Photo credit: micahe
Wearing white after Labor Day may not be the crime against fashion it used to be. In fact, with the exception of "heavy winter coats and flimsy sundresses," says the Wall Street Journal, climate change may have given seasonal dressing the boot all together.
"There are less extreme differentials between seasons," says Radley Horton, a climatologist at Columbia University's Center for Climate Systems Research. Spring is sneaking upon us earlier by seven to 10 days, while fall is getting delayed by about a week.
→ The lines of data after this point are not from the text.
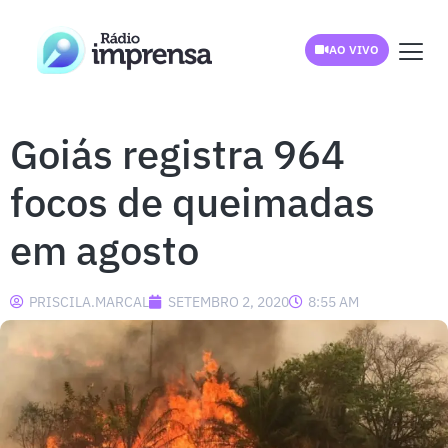
AO VIVO
Goiás registra 964
focos de queimadas
em agosto
PRISCILA.MARCAL
SETEMBRO 2, 2020
8:55 AM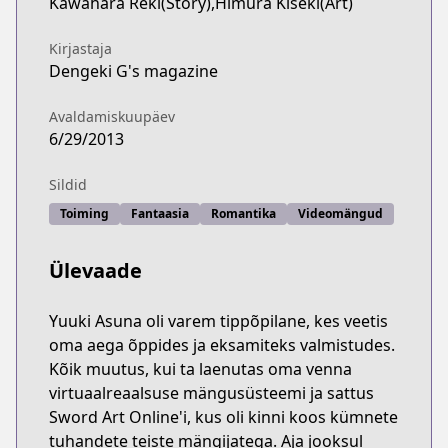
Kawahara Reki(Story),Himura Kiseki(Art)
Kirjastaja
Dengeki G's magazine
Avaldamiskuupäev
6/29/2013
Sildid
Toiming
Fantaasia
Romantika
Videomängud
Ülevaade
Yuuki Asuna oli varem tippõpilane, kes veetis
oma aega õppides ja eksamiteks valmistudes.
Kõik muutus, kui ta laenutas oma venna
virtuaalreaalsuse mängusüsteemi ja sattus
Sword Art Online'i, kus oli kinni koos kümnete
tuhandete teiste mängijatega. Aja jooksul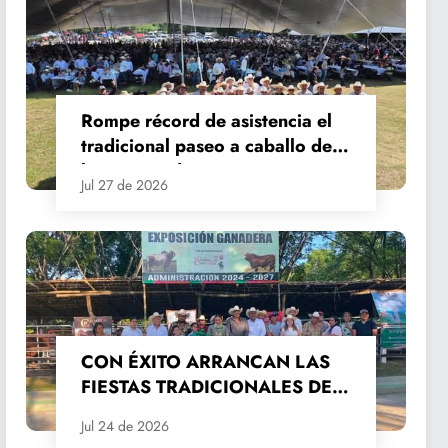
Rompe récord de asistencia el
tradicional paseo a caballo de
las Fiestas de Santiago y Santa
Jul 27 de 2026
Ana
CON ÉXITO ARRANCAN LAS
FIESTAS TRADICIONALES DE
SANTIAGO Y SANTA ANA
Jul 24 de 2026
2026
Our indoor, sedentary lifestyles also mean less of a need for bulky sweaters and tweedy woolens. So what will become of fashion, a multibillion-dollar industry that thrives on frequent inventory turnover, seasonal switch-ups, and planned obsolescence?Liz Claiborne Inc. invited Horton to an informal discussion with 30 executives, where talk ranged from types of fabrics to how seasonal markdowns and retail deliveries should be timed. Target says it uses "weather-related intelligence"—oh, to be a fly on that wall—in planning its collections. (Starting in January, Target will also be selling swimwear all year round.)
Kohls is also said to be working with a meteorological consultant on scheduling seasonal markdowns, while J.C. Penney is shifting from four to 12 retail deliveries a year, so it can fill its 1,048 stores with fashions that "they need month to month, instead of season to season," says a J.C. Penney spokeswoman.
Expect a growing number of fashion houses and brands to produce lighter-weight, seasonless clothing, where color comes more into play than fabrics. "Modern customers don't need heavy flannels and wools," says Andrew Rosen, CEO and co-founder of Theory. He estimates that only 20 percent of Theory's clothing can be worn only in cold weather.